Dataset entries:
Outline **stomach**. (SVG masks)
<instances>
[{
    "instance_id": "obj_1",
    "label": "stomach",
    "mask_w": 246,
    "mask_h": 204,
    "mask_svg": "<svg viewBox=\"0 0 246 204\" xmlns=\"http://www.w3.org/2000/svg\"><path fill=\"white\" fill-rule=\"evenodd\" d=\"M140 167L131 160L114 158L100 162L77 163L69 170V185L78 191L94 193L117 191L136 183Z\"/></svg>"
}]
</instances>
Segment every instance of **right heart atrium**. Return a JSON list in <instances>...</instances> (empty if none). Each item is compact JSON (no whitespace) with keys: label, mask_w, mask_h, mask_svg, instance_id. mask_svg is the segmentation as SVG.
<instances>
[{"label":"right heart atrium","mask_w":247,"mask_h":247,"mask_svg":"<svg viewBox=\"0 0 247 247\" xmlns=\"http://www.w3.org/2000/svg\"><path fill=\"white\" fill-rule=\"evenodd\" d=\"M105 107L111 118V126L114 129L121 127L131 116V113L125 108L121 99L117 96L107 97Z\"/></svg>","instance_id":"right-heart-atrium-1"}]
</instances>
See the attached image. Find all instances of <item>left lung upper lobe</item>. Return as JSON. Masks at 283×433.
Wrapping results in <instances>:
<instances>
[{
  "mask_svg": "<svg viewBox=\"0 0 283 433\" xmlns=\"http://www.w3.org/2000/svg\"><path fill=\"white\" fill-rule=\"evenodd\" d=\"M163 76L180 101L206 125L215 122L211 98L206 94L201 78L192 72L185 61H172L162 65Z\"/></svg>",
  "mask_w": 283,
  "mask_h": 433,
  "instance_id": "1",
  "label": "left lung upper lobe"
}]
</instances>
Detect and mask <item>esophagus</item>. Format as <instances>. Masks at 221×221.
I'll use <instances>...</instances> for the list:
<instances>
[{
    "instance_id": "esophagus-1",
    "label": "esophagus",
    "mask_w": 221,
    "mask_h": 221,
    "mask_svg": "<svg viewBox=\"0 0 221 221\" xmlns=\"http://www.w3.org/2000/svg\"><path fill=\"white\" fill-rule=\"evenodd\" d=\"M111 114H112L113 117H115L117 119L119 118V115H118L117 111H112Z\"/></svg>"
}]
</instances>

---

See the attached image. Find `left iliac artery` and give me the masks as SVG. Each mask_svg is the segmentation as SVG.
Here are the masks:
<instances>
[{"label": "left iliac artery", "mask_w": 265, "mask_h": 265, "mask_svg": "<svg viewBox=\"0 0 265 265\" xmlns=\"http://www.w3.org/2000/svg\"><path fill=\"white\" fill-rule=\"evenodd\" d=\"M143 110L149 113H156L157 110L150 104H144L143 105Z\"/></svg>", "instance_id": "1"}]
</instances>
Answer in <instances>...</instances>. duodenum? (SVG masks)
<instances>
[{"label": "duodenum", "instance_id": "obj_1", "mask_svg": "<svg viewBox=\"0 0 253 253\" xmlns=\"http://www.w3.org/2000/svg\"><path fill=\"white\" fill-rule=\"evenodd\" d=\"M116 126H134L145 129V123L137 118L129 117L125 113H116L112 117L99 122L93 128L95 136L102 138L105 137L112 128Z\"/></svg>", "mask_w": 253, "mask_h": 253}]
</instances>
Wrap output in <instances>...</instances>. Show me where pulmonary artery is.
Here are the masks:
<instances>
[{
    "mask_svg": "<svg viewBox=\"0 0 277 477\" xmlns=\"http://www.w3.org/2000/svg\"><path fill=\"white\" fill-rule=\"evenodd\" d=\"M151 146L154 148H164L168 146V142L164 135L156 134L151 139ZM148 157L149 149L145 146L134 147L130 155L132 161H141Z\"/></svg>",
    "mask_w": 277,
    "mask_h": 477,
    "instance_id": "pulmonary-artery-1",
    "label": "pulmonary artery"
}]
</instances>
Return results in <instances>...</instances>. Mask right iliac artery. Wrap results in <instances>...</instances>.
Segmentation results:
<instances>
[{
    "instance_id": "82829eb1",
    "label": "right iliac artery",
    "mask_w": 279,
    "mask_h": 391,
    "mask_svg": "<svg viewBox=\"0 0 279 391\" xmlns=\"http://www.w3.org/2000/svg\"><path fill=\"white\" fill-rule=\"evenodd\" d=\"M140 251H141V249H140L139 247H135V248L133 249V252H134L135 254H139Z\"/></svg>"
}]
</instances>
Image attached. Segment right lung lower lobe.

- [About this exercise]
An exact copy of the lines above, from the one containing "Return results in" down to the one containing "Image attached. Segment" and including both, is the whole answer; retype it and nothing else.

- [Result of this exercise]
Return results in <instances>...</instances>. Mask right iliac artery. Wrap results in <instances>...</instances>.
Segmentation results:
<instances>
[{
    "instance_id": "82829eb1",
    "label": "right iliac artery",
    "mask_w": 279,
    "mask_h": 391,
    "mask_svg": "<svg viewBox=\"0 0 279 391\" xmlns=\"http://www.w3.org/2000/svg\"><path fill=\"white\" fill-rule=\"evenodd\" d=\"M140 251H141V249H140L139 247H135V248L133 249V252H134L135 254H139Z\"/></svg>"
}]
</instances>
Image attached. Segment right lung lower lobe.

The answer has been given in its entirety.